Background: COVID-19 has had a significant impact on people's mental health and mental health services. During the first year of the pandemic, existing demand was not fully met while new demand was generated, resulting in large numbers of people requiring support. To support mental health services to recover without being overwhelmed, it was important to know where services will experience increased pressure, and what strategies could be implemented to mitigate this.
Methods: We implemented a computer simulation model of patient flow through an integrated mental health service in Southwest England covering General Practice (GP), community-based 'talking therapies' (IAPT), acute hospital care, and specialist care settings. The model was calibrated on data from 1 April 2019 to 1 April 2021. Model parameters included patient demand, service-level length of stay, and probabilities of transitioning to other care settings. We used the model to compare 'do nothing' (baseline) scenarios to 'what if' (mitigation) scenarios, including increasing capacity and reducing length of stay, for two future demand trajectories from 1 April 2021 onwards.
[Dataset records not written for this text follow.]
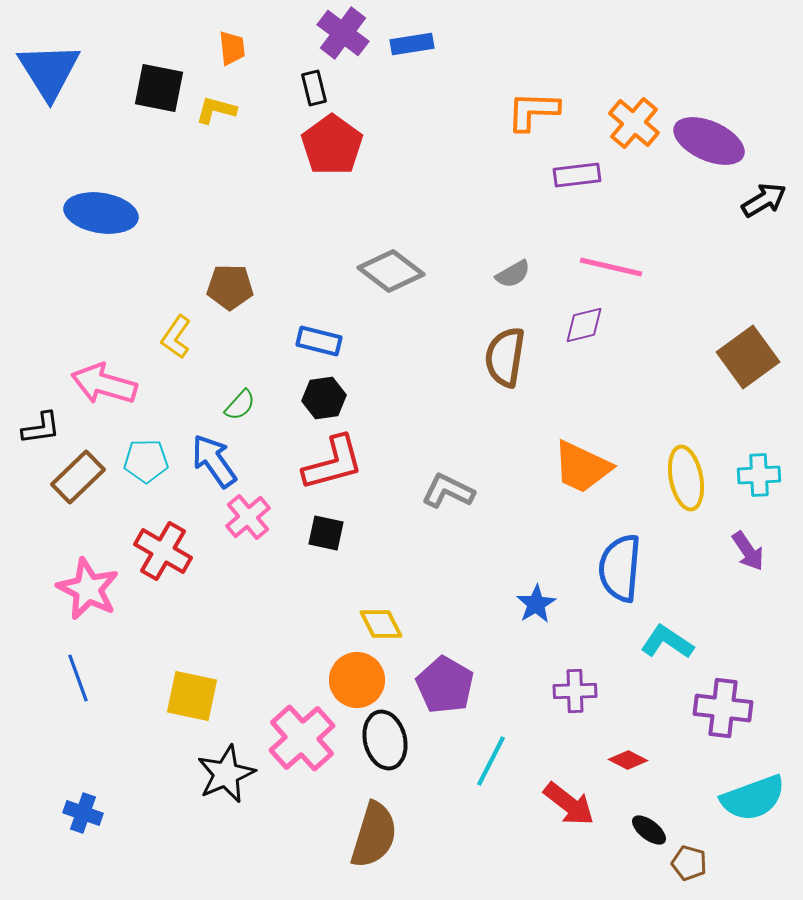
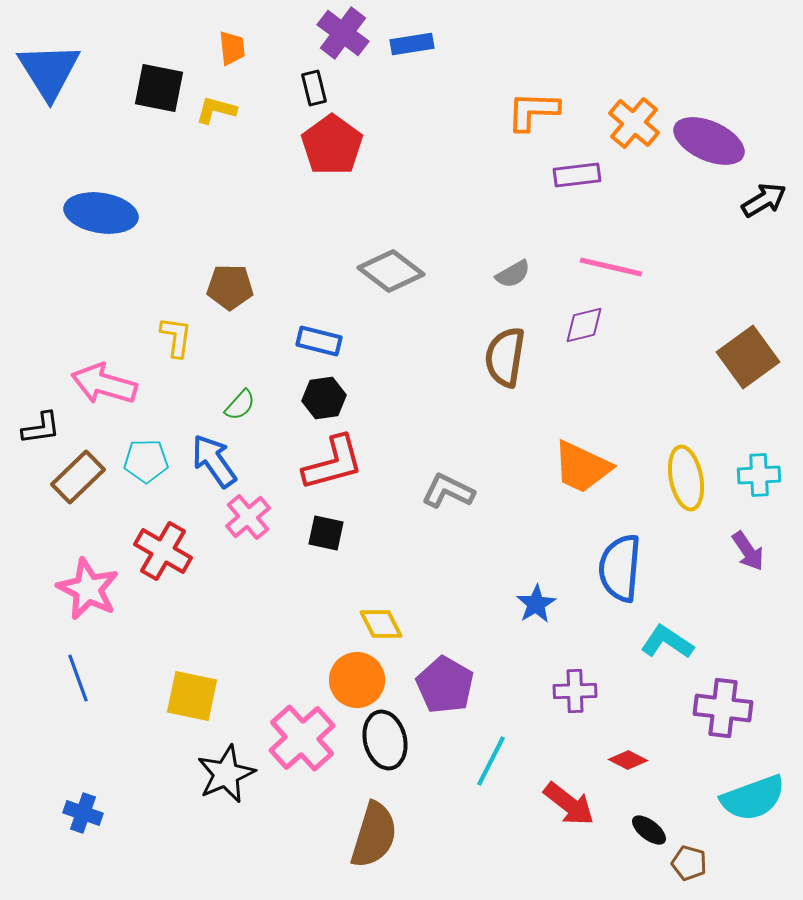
yellow L-shape at (176, 337): rotated 153 degrees clockwise
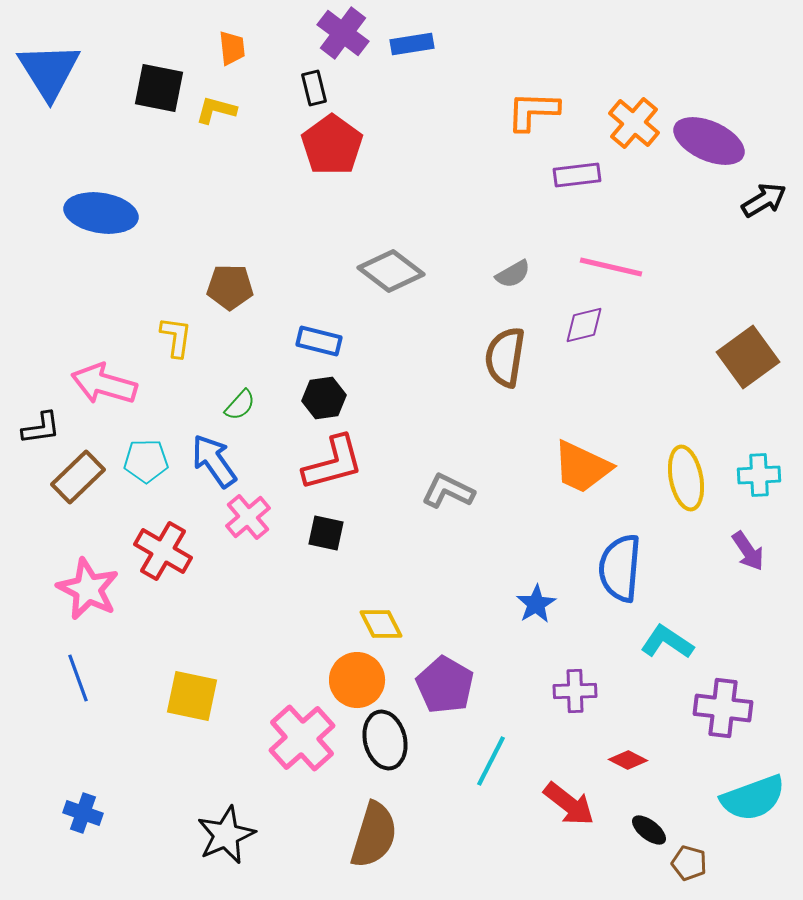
black star at (226, 774): moved 61 px down
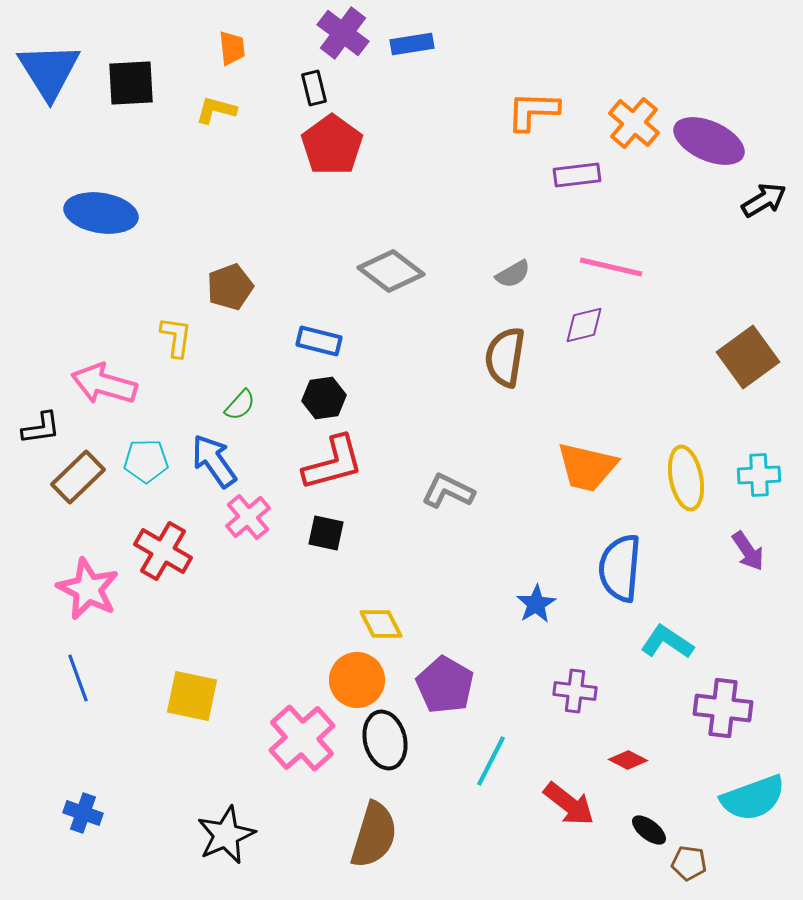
black square at (159, 88): moved 28 px left, 5 px up; rotated 14 degrees counterclockwise
brown pentagon at (230, 287): rotated 21 degrees counterclockwise
orange trapezoid at (582, 467): moved 5 px right; rotated 12 degrees counterclockwise
purple cross at (575, 691): rotated 9 degrees clockwise
brown pentagon at (689, 863): rotated 8 degrees counterclockwise
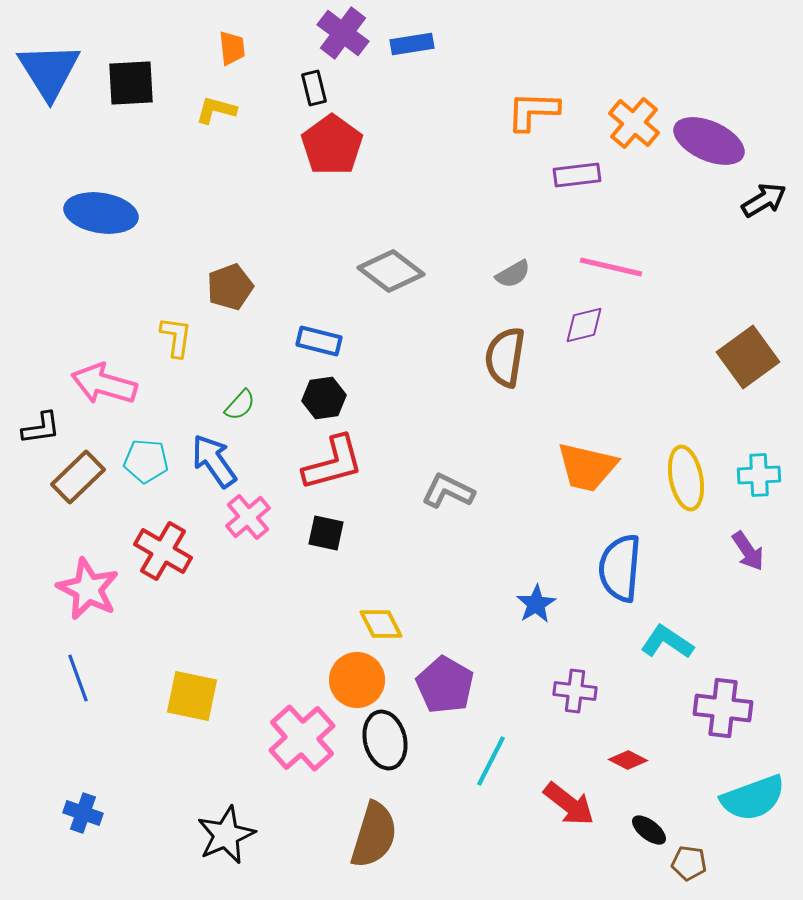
cyan pentagon at (146, 461): rotated 6 degrees clockwise
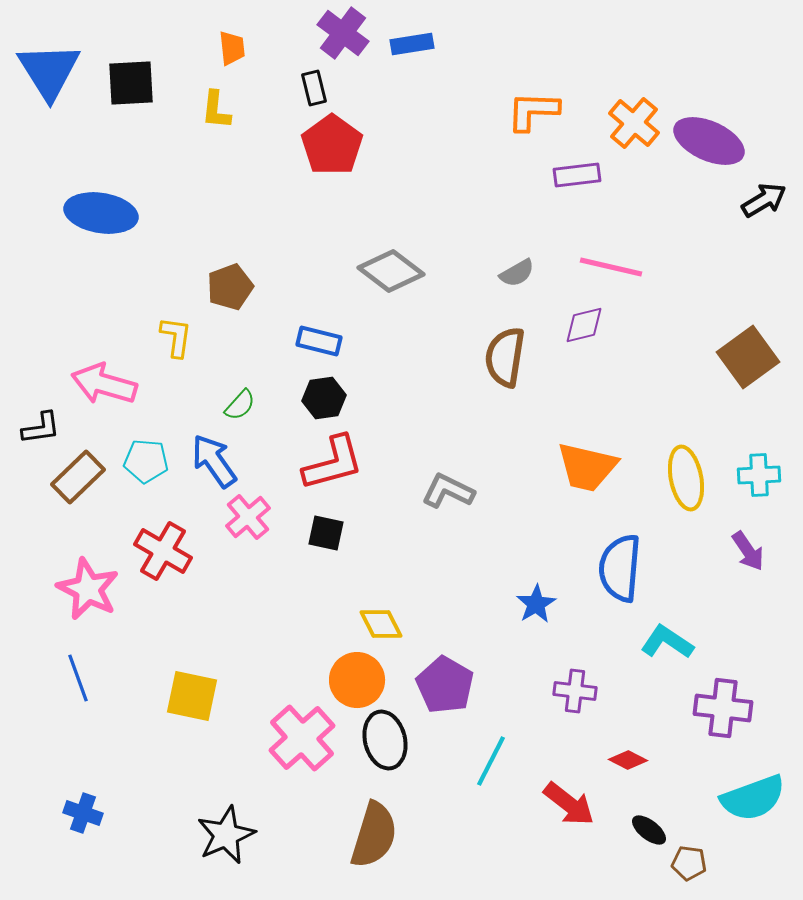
yellow L-shape at (216, 110): rotated 99 degrees counterclockwise
gray semicircle at (513, 274): moved 4 px right, 1 px up
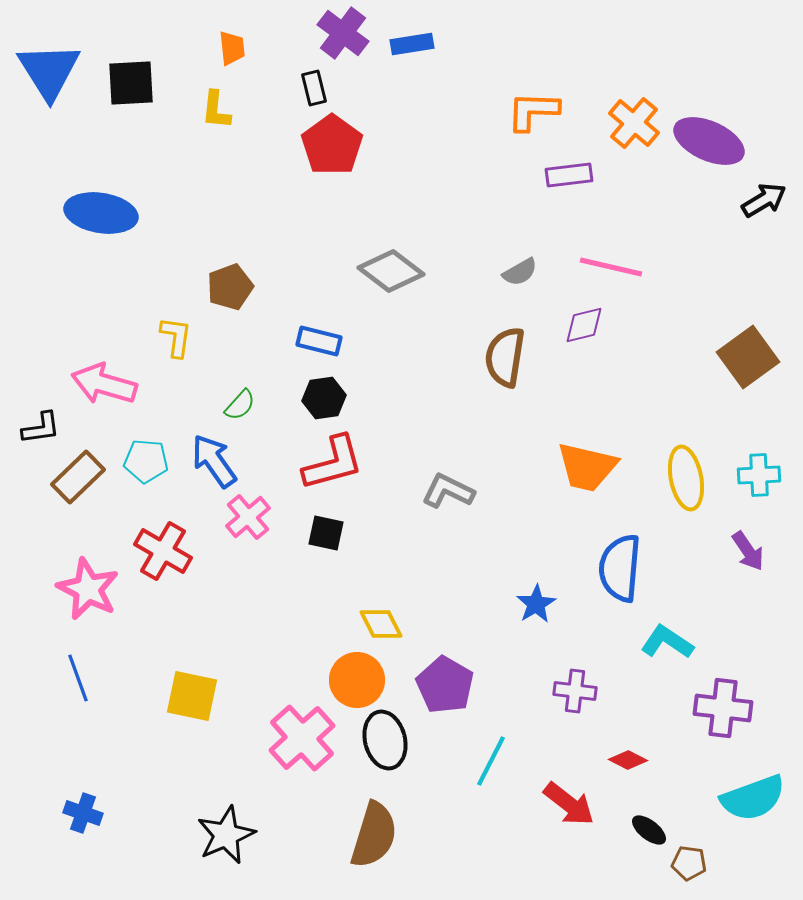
purple rectangle at (577, 175): moved 8 px left
gray semicircle at (517, 273): moved 3 px right, 1 px up
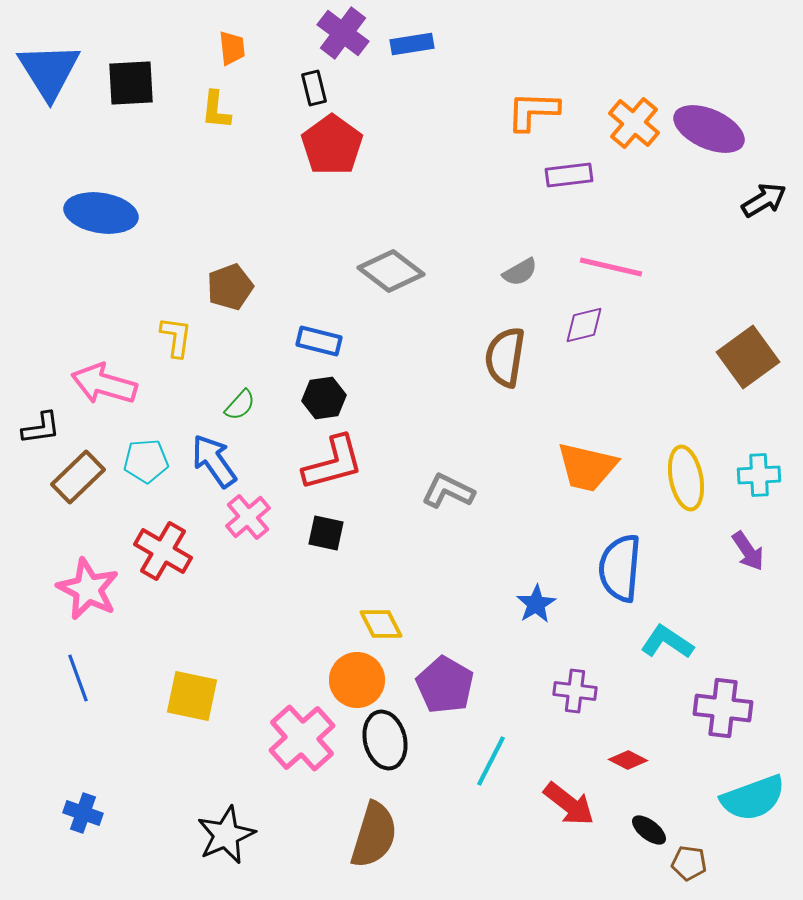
purple ellipse at (709, 141): moved 12 px up
cyan pentagon at (146, 461): rotated 9 degrees counterclockwise
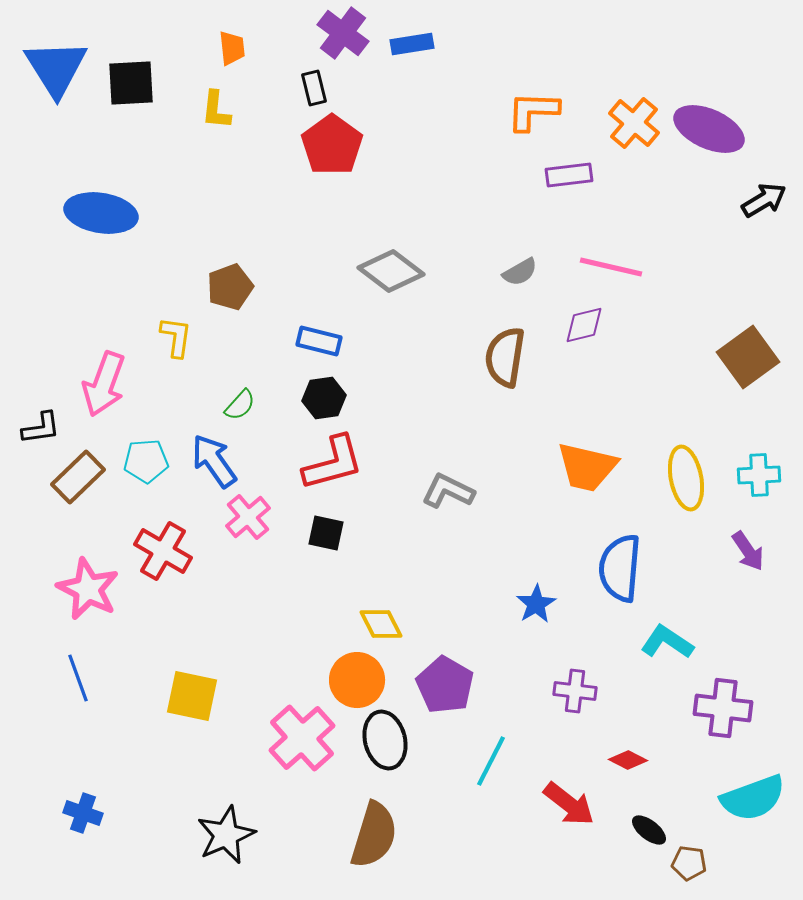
blue triangle at (49, 71): moved 7 px right, 3 px up
pink arrow at (104, 384): rotated 86 degrees counterclockwise
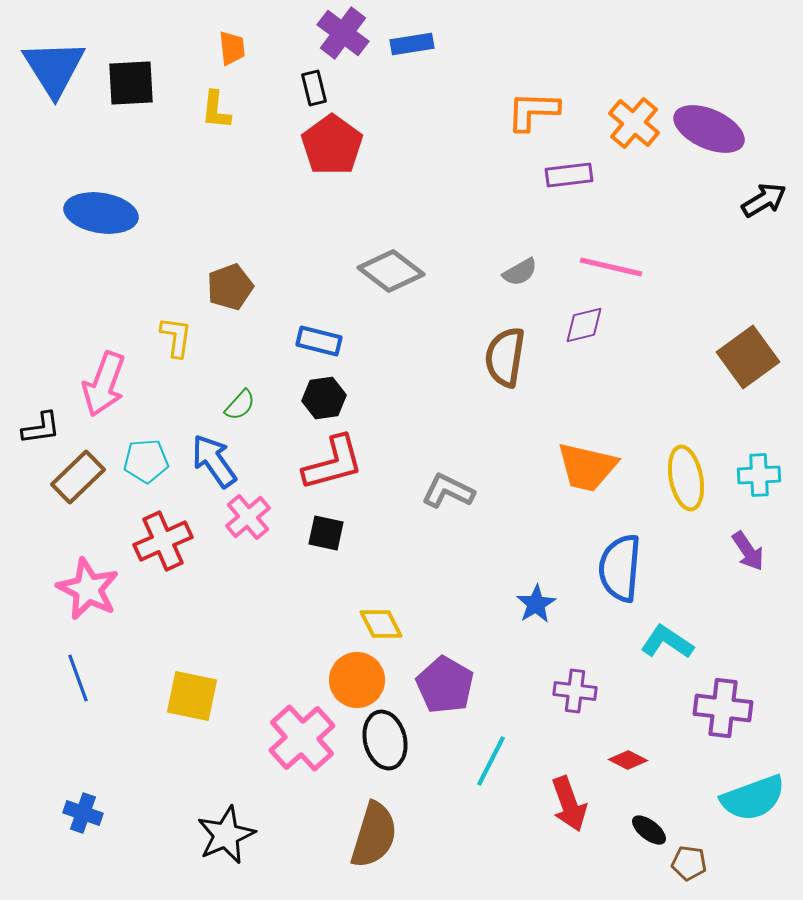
blue triangle at (56, 68): moved 2 px left
red cross at (163, 551): moved 10 px up; rotated 36 degrees clockwise
red arrow at (569, 804): rotated 32 degrees clockwise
Results: The results from the simulation model suggest that, without mitigation, the impact of COVID-19 will be an increase in pressure on GP and specialist community based services by 50% and 50-100% respectively. Simulating the impact of possible mitigation strategies, results show that increasing capacity in lower-acuity services, such as GP, causes a shift in demand to other parts of the mental health system while decreasing length of stay in higher acuity services is insufficient to mitigate the impact of increased demand.
Conclusion: In capturing the interrelation of patient flow related dynamics between various mental health care settings, we demonstrate the value of computer simulation for assessing the impact of interventions on system flow.